--- DATA TO USE Enclosed Below ---

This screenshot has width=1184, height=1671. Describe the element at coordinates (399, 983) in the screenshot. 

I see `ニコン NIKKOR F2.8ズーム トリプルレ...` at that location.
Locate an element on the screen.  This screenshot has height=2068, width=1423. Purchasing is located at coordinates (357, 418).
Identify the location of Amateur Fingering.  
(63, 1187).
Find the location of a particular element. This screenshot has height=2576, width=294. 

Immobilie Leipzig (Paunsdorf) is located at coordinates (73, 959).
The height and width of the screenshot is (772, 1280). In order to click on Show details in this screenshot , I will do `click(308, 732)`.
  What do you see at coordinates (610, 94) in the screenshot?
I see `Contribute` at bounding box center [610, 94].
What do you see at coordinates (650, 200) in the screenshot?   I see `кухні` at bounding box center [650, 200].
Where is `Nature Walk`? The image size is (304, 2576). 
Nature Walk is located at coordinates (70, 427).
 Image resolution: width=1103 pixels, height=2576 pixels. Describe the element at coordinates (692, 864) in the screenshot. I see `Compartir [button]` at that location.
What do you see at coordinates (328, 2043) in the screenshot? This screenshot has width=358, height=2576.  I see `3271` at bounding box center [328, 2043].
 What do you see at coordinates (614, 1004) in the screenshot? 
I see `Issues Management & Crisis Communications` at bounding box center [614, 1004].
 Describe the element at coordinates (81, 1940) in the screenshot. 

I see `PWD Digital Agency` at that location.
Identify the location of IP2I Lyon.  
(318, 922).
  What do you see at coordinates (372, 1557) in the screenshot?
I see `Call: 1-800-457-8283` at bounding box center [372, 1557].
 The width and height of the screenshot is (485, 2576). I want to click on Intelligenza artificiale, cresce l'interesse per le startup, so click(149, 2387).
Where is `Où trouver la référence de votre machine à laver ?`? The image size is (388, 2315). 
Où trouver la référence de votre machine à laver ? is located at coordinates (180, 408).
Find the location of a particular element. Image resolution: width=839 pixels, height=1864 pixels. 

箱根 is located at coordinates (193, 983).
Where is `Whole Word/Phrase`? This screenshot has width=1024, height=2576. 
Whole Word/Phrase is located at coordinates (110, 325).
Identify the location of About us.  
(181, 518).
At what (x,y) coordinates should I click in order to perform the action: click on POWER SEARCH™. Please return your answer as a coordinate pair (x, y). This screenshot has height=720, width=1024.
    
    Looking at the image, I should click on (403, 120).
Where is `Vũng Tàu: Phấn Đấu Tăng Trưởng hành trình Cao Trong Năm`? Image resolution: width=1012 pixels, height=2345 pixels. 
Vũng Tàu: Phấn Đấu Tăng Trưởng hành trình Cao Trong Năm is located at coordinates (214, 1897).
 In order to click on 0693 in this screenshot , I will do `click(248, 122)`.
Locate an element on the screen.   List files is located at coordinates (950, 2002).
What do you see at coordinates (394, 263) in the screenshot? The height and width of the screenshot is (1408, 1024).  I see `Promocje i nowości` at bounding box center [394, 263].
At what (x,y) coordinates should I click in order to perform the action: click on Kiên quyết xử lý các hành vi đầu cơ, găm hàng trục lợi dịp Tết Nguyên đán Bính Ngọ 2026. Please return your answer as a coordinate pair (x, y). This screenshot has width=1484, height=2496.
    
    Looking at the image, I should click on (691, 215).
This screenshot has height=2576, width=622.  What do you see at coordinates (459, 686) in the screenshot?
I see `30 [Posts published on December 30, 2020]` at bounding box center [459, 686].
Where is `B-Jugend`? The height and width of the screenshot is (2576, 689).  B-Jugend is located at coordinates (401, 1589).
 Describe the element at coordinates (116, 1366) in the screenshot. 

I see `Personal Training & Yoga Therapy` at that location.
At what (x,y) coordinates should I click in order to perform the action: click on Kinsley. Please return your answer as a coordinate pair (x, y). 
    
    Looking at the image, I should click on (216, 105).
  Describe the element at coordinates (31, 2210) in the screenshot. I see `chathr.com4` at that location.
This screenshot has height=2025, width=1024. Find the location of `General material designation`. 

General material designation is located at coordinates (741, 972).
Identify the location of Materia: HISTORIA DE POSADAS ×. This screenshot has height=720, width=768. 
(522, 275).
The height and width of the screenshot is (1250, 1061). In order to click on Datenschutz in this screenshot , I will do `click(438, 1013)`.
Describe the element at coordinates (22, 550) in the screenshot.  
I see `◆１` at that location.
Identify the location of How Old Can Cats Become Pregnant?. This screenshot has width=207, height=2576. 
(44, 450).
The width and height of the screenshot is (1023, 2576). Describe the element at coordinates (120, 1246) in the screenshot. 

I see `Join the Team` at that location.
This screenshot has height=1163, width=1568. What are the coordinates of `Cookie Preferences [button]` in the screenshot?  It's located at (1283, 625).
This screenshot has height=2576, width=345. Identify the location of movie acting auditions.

--- End of Enclosed DATA TO USE ---

(AIM OF THE TASK):
With the line containing "The width and height of the screenshot is (1023, 2576)." as the first and the final line of the records as the last, copy that span exactly and nothing more.

(EXPECTED ANSWER):
The width and height of the screenshot is (1023, 2576). Describe the element at coordinates (120, 1246) in the screenshot. 

I see `Join the Team` at that location.
This screenshot has height=1163, width=1568. What are the coordinates of `Cookie Preferences [button]` in the screenshot?  It's located at (1283, 625).
This screenshot has height=2576, width=345. Identify the location of movie acting auditions.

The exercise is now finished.